The GPM predicted impulsivity from the centrality of the left ACC during resting-state (Fig. 3B) [N = 73; GPM: r = 0.310, p = 0.020 permutation testing, MSE = 119.52; null model: r = 0.025, p = 0.226 permutation testing, MSE = 136.78]. Increased ACC centrality was associated with greater impulsivity. The GPM outperformed the null model (t = 5.03, p < 10⁻⁴ corrected repeated k-fold CV test) and had a 12.62% lower MSE relative to the null model. In a post-hoc analysis, we tested whether specific subtypes of impulsivity (as measured by the six subscales of the BIS, using a Bonferroni corrected threshold of p < 0.008) could be predicted from the centrality of the left ACC. The GPM predicted the non-planning/self-control subscale of the BIS [N = 73; GPM: r = 0.406, p = 3·10⁻⁴ permutation testing, MSE = 11.72; null model: r = 0.170, p = 0.052 permutation testing, MSE = 13.82]. The GPM outperformed the null model (t = 25.30, p < 10⁻⁴ corrected repeated k-fold CV test) and had a 15.17% lower MSE relative to the null model.

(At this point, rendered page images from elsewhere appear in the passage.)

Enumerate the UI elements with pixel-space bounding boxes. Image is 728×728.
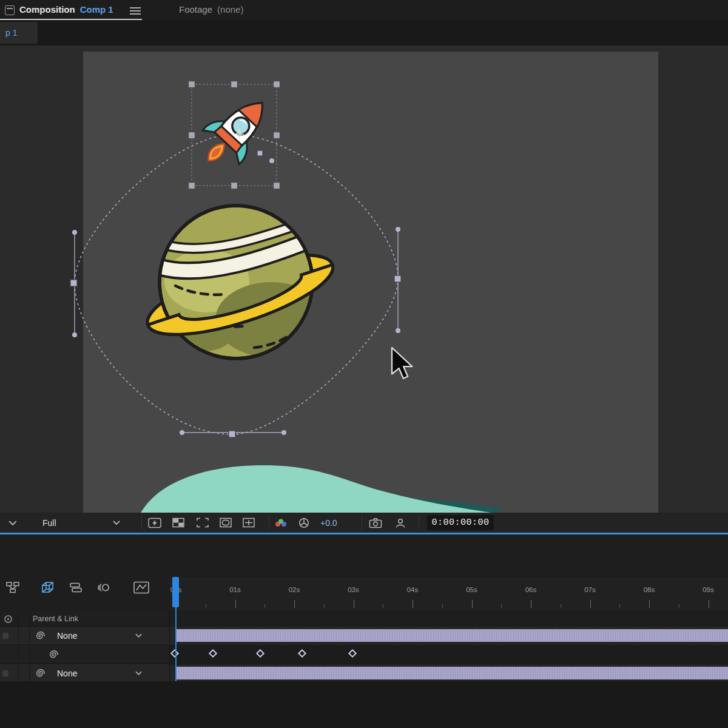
magnification-chevron[interactable] (8, 513, 17, 533)
hill[interactable] (141, 465, 500, 513)
layer-row[interactable]: None (0, 664, 170, 682)
tab-footage[interactable]: Footage(none) (179, 4, 243, 15)
keyframe-track[interactable] (170, 645, 728, 664)
transparency-grid-icon[interactable] (172, 513, 184, 533)
parent-link-icon (4, 615, 13, 624)
composition-viewer (0, 46, 728, 513)
snapshot-icon[interactable] (369, 513, 382, 533)
layer-bar[interactable] (176, 629, 728, 642)
panel-menu-icon[interactable] (130, 5, 141, 15)
chevron-down-icon (113, 521, 120, 525)
tab-composition[interactable]: CompositionComp 1 (19, 4, 113, 15)
ruler-label: 05s (466, 586, 477, 593)
grid-guides-icon[interactable] (243, 513, 255, 533)
resolution-value: Full (42, 518, 56, 528)
timecode-display[interactable]: 0:00:00:00 (427, 515, 494, 530)
show-channel-icon[interactable] (274, 513, 288, 533)
pickwhip-icon[interactable] (49, 649, 59, 660)
region-of-interest-icon[interactable] (197, 513, 209, 533)
layers-icon[interactable] (67, 578, 85, 596)
composition-name: Comp 1 (80, 4, 113, 15)
draft-3d-icon[interactable] (39, 578, 57, 596)
mini-flowchart-icon[interactable] (4, 578, 22, 596)
property-row[interactable] (0, 645, 170, 664)
track-row[interactable] (170, 627, 728, 645)
composition-label: Composition (19, 4, 75, 15)
pickwhip-icon[interactable] (35, 630, 46, 641)
panel-icon (5, 5, 15, 15)
parent-dropdown[interactable]: None (53, 629, 146, 643)
keyframe[interactable] (209, 649, 217, 658)
keyframe[interactable] (256, 649, 265, 658)
keyframe[interactable] (298, 649, 306, 658)
parent-value: None (57, 669, 77, 678)
motion-blur-icon[interactable] (95, 578, 113, 596)
planet[interactable] (140, 206, 341, 359)
layer-switch-icon[interactable] (2, 670, 8, 676)
ruler-label: 04s (407, 586, 419, 593)
keyframe[interactable] (170, 649, 179, 658)
viewer-tab-bar: CompositionComp 1 Footage(none) (0, 0, 728, 21)
canvas-artwork (0, 46, 728, 513)
mask-visibility-icon[interactable] (220, 513, 232, 533)
ruler-label: 03s (348, 586, 359, 593)
parent-dropdown[interactable]: None (53, 666, 146, 681)
parent-link-label: Parent & Link (33, 615, 78, 623)
viewer-toolbar: Full +0.0 (0, 513, 728, 533)
ruler-label: 02s (289, 586, 300, 593)
graph-editor-icon[interactable] (132, 578, 150, 596)
timeline-panel: 00s01s02s03s04s05s06s07s08s09s Parent & … (0, 534, 728, 728)
exposure-value[interactable]: +0.0 (320, 513, 337, 533)
after-effects-window: CompositionComp 1 Footage(none) p 1 (0, 0, 728, 728)
chevron-down-icon (135, 633, 142, 638)
footage-name: (none) (217, 4, 243, 15)
ruler-label: 08s (644, 586, 655, 593)
timeline-tab-strip: p 1 (0, 21, 728, 46)
parent-value: None (57, 631, 77, 641)
ruler-label: 01s (229, 586, 241, 593)
timeline-tracks (170, 611, 728, 681)
time-ruler[interactable]: 00s01s02s03s04s05s06s07s08s09s (170, 577, 728, 611)
timeline-comp-tab[interactable]: p 1 (0, 22, 38, 44)
timeline-bottom-filler (0, 681, 728, 728)
show-snapshot-icon[interactable] (394, 513, 406, 533)
layer-row[interactable]: None (0, 627, 170, 645)
ruler-label: 07s (584, 586, 596, 593)
fast-previews-icon[interactable] (148, 513, 161, 533)
chevron-down-icon (135, 671, 142, 675)
parent-link-header: Parent & Link (0, 611, 170, 627)
layer-bar[interactable] (176, 667, 728, 679)
active-tab-underline (0, 19, 142, 20)
timeline-left-column: Parent & Link None None (0, 611, 170, 681)
rocket[interactable] (190, 86, 280, 177)
playhead-line[interactable] (175, 606, 177, 681)
resolution-dropdown[interactable]: Full (34, 513, 129, 533)
track-row[interactable] (170, 664, 728, 683)
ruler-label: 09s (703, 586, 714, 593)
layer-switch-icon[interactable] (2, 633, 8, 639)
cursor-icon (392, 348, 412, 379)
exposure-icon[interactable] (298, 513, 309, 533)
pickwhip-icon[interactable] (35, 668, 46, 679)
keyframe[interactable] (348, 649, 356, 658)
ruler-label: 06s (525, 586, 537, 593)
footage-label: Footage (179, 4, 212, 15)
playhead-handle[interactable] (172, 577, 179, 607)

GPM symptom prediction at 6-month follow-up

At 6-month follow-up, the GPM predicted (hypo)mania from the local efficiency of the left NAc during the RL task (Fig. 4A) [N = 51; GPM: r = 0.487, p = 0.002 permutation testing, MSE = 0.708; null model: r = 0.400, p = 0.003 permutation testing, MSE = 0.785]. Increased NAc efficiency was associated with greater (hypo)mania. The GPM outperformed the null model (t = 6.36, p < 10⁻⁴ corrected repeated k-fold CV test) and had a 9.82% lower MSE relative to the null model. The GPM predicted anhedonia at 6-month follow-up from the centrality of the left caudate during resting-state (Fig. 4B) [N = 64; GPM: r = 0.523, p = 2.1·10⁻⁴ permutation testing, MSE = 164.23; null model: r = 0.418, p = 7.4·10⁻⁴ permutation testing, MSE = 187.16]. Increased centrality of the caudate was associated with greater anhedonia. The GPM outperformed the null model (t = 4.75, p < 10⁻⁴ corrected repeated k-fold CV test) and had a 12.25% lower MSE relative to the null model.

GPM prediction using elastic-net

The inclusion of several graph-theoretical predictors by utilizing elastic-net did not result in an overall better predictive performance than the “winner-take-all” approach (Supplementary Results).

GPM using data-splitting: training on unipolar disorders and predicting for bipolar disorders

The GPM predicted anhedonia at baseline from the global efficiency of the functional connectome during the RL task [train (unipolar): N = 45; test (bipolar): N = 16; GPM: MSE = 172.59; null model: MSE = 247.90]. The GPM had a 30.38% lower MSE relative to the null model. The GPM predicted impulsivity at baseline from the centrality of the right ACC during resting-state [train (unipolar): N = 53; test (bipolar): N = 20; GPM: MSE = 177.53; null model: MSE = 202.27]. The GPM had a 12.23% lower MSE relative to the null model. Notably, these results are similar to the ones obtained on the whole transdiagnostic sample using cross-validation.

GPM external validation

For anhedonia at baseline, the GPM model defined on the primary sample’s RL task data (using the global efficiency) predicted anhedonia scores for the validation sample during the MID task (Supplementary Fig. 1A) [N = 37; r = 0.435 p = 0.007]. For impulsivity at baseline, GPM model defined on the primary sample’s resting-state (using the centrality of the left ACC) predicted impulsivity scores for the validation sample during resting-state (Supplementary Fig. 1B) [N = 51; r = 0.348 p = 0.012].

CPM symptom prediction

Baseline anhedonia was predicted from the CPM’s negative-feature set during the RL task [N = 61; CPM: r = 0.281, p = 0.020 permutation testing, MSE = 164.34; null model: r = 0.070, p = 0.161 permutation testing, MSE = 172.15]. The CPM outperformed the null model (t = 3.66, p = 1.3·10⁻⁴ corrected repeated k-fold CV test) with a 4.54% lower MSE relative to the null model. Compared to the GPM, the CPM had a 7.69% higher MSE suggesting decreased performance, however, the difference between the models was not significant (t = 1.19, p = 0.116 corrected repeated k-fold CV test). Similar results were obtained with the positive-only weighted connectome (Supplementary Results). The CPM did not predict any other symptoms at baseline or follow-up.

Discussion

Here, we developed and optimized a new brain-based model – the GPM – to predict symptoms in treatment-seeking individuals with mood disorders. Within the GPM, prediction was based on graph-theoretical measures of brain functional organization. We found that the efficiency and centrality of the reward circuit, specifically the ACC, caudate, and NAc, predicted symptoms of anhedonia, impulsivity, and (hypo)mania, cross-sectionally and prospectively. Importantly, cross-sectional predictive models generalized to an external validation sample, across different reward tasks, imaging protocols, and clinical characteristics.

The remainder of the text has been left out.